Data extract START
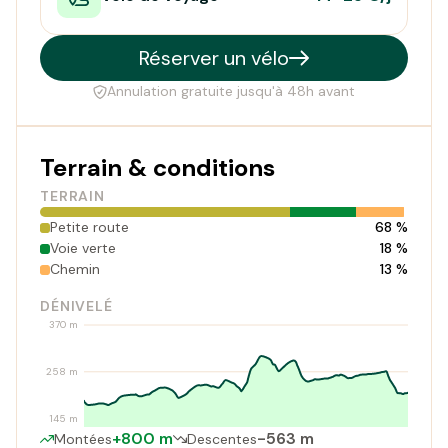
Réserver un vélo
Annulation gratuite jusqu'à 48h avant
Terrain & conditions
TERRAIN
Petite route
68 %
Voie verte
18 %
Chemin
13 %
DÉNIVELÉ
370 m
258 m
145 m
+800 m
-563 m
Montées
Descentes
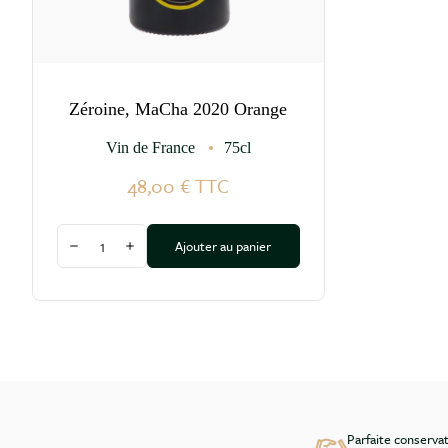
Zéroine, MaCha 2020 Orange
Vin de France
75cl
48,00 €
TTC
Quantité
Ajouter au panier
Diminuer la quantité
Augmenter la quantité
Parfaite conserva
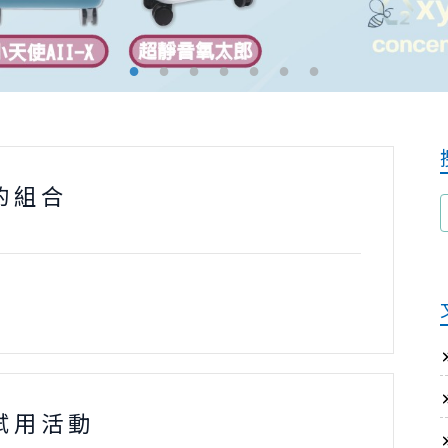
的組合
試用活動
Data extract END
-- Directions --
Only the lines from the beginning of the records up to and including the line with "Augmenter la quantité" should appear, exactly as they are, and no pictures.

-- Solution to this exercise --
Réserver un vélo
Annulation gratuite jusqu'à 48h avant
Terrain & conditions
TERRAIN
Petite route
68 %
Voie verte
18 %
Chemin
13 %
DÉNIVELÉ
370 m
258 m
145 m
+800 m
-563 m
Montées
Descentes
Zéroine, MaCha 2020 Orange
Vin de France
75cl
48,00 €
TTC
Quantité
Ajouter au panier
Diminuer la quantité
Augmenter la quantité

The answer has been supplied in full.